This week's discussion surrounding "Question Bridge: Black Males," held at Rochester Contemporary Art Museum, was hosted by Youth Organizers (YO) from Teen Empowerment and focused on their role as empowered young people in the community and how to create their own "blue print" with help from previous generation.
The discussion opened with a spoken word performance in which several YOs touched on their experiences as young African-Americans living in the Rochester and how they viewed the world. Once they were seated, Kaylynn Brown, a YO, spoke up, addressed the older generations, and said, "We don't want you to do it for us, instead we want you to show us how to do it because we need guidance."
During the evening, the YOs used interactive group activities to help get their point across and keep everyone -- but mostly their fellow YOs -- focused and on track. The first activity was a "name shout." Tori Roseborough counted to three and had everyone stand and shout their names as loud as possible to demonstrate the struggle to be heard in their communities. "We fight and we kill each other, and they pay attention," Roseborough said. "But it's negative attention. We need more positive attention."

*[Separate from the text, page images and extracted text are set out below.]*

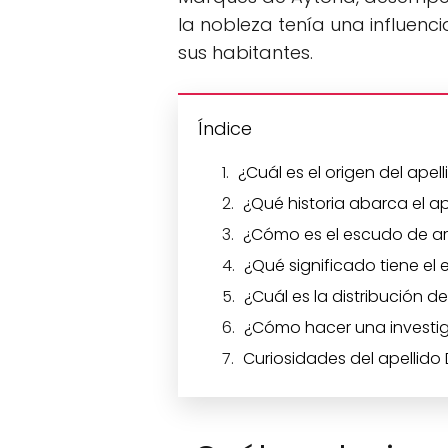
la nobleza tenía una influenci
sus habitantes.
Índice
¿Cuál es el origen del apel
¿Qué historia abarca el ap
¿Cómo es el escudo de ar
¿Qué significado tiene el
¿Cuál es la distribución d
¿Cómo hacer una investiga
Curiosidades del apellido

Dean Lawrence explained the next activity as "Stand and Deliver," in which he would make a statement question and we would stand under signs ranging from Strongly Disagree to Strongly Agree and discuss our opinions. The first statement was "Black Youth have a responsibility to overcome systems that oppress us."
No one strongly disagreed, but the spokesman for those that stood under the disagree sign argued, "This is America, a county that promises liberty and freedom, but yet it has systems of oppression and it's not black youth's responsibility to fix it. The responsibility is on society: blacks, whites, Latinos, everyone."
An older audience member who strongly agreed argued that "If we speak a different language and are having trouble understanding each other then you should reach out to us and ask for help."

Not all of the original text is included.